Der chinesische Aktienmarkt hat schon früher versucht, sich aufzubäumen. So kam es Ende 2022 zu einer Gegenbewegung, die sich aber bald als Strohfeuer erwies. Auch in diesem Jahr kam es bereits zu einem ersten Rally, das von Mitte Januar bis Mitte Mai anhielt. Dabei ist das gegenwärtige Marktumfeld nicht gerade zuträglich für Investitionen in risikoreiche Anlagen wie chinesische Aktien: Der Nahe Osten steht vor der totalen Eskalation. Der doch noch gestiegene Ölpreis trübt die konjunkturellen Aussichten ein.

Auch der chinesischen Wirtschaft geht es nicht gut. Das Wachstum verlangsamt sich stetig, und die deflationären Tendenzen nehmen zu. Der wichtige Immobiliensektor befindet sich seit 2021 in einer Abwärtsspirale. Staatliche Eingriffe haben es bisher nicht geschafft, den Teufelskreis zu durchbrechen.

Doch die von Chinas politischer Führung diesmal angekündigten Stimulierungsmassnahmen sind umfassend. Die chinesische Zentralbank hat wichtige Leitzinsen gesenkt und Mindestreservesätze für Banken stärker reduziert als erwartet. Auch die Hypothekarzinsen sollen noch in diesem Monat gesenkt werden. Flankiert werden diese Eingriffe von steuerlichen Stimuli und weiteren «durchsetzungsstarken» Massnahmen, um den Immobilienmarkt zu stützen.

Stimulus-Paket ist keine «Bazooka»

Gemäss Ali Masarwah, Geschäftsführer der Investment-Plattform Envestor, dürften die tieferen Zinsen sicherlich helfen. Doch er betont, dass es sich fiskalpolitisch erst um Ankündigungen handle. «Der Umfang der Massnahmen ist unklar», sagt er. Doch immerhin sei der Ernst der Lage bis zum Politbüro durchgedrungen. Im Gegensatz zu Ende 2022 seien die Ankündigungen der chinesischen Führung genug glaubhaft. «Es gilt nicht nur das Prinzip Hoffnung.»

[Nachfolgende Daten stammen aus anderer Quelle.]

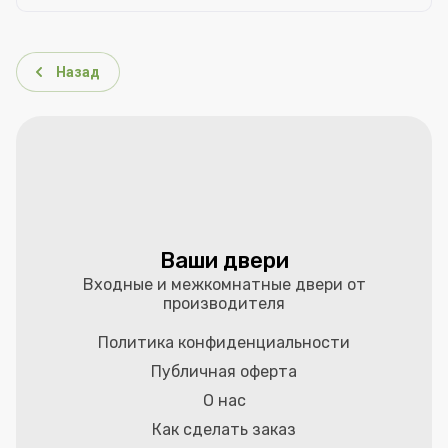
Назад
Ваши двери
Входные и межкомнатные двери от
производителя
Политика конфиденциальности
Публичная оферта
О нас
Как сделать заказ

Auch ohne die konkreten Eckwerte der Stimulus-Pläne zu kennen, glauben Ökonomen der Bank Safra Sarasin, dass die angekündigten Massnahmen das kurzfristige Wachstum Chinas stabilisieren werden. Sie seien aber nicht genug, um die wirtschaftliche Dynamik schnell wiederherzustellen oder die Korrektur auf dem Immobilienmarkt zu stoppen. Selbst das fiskalische Stimulus-Paket über 2 Billionen Renminbi sei im historischen Vergleich keine «Bazooka». Letztlich wäre ein viel grösseres Paket mit dauerhaft angelegten Sozialtransfers wirksamer, glauben sie.

Doch die Aktienmärkte setzen die Ambitionen Pekings und ihre erfolgreiche Umsetzung derzeit gleich. «Die Investoren haben Angst, etwas zu verpassen», sagt Hochegger. Viele seien seit der Immobilienkrise bei China-Aktien untergewichtet. Durch das Ausgleichen dieses Untergewichts fliesse viel Kapital in chinesische Titel.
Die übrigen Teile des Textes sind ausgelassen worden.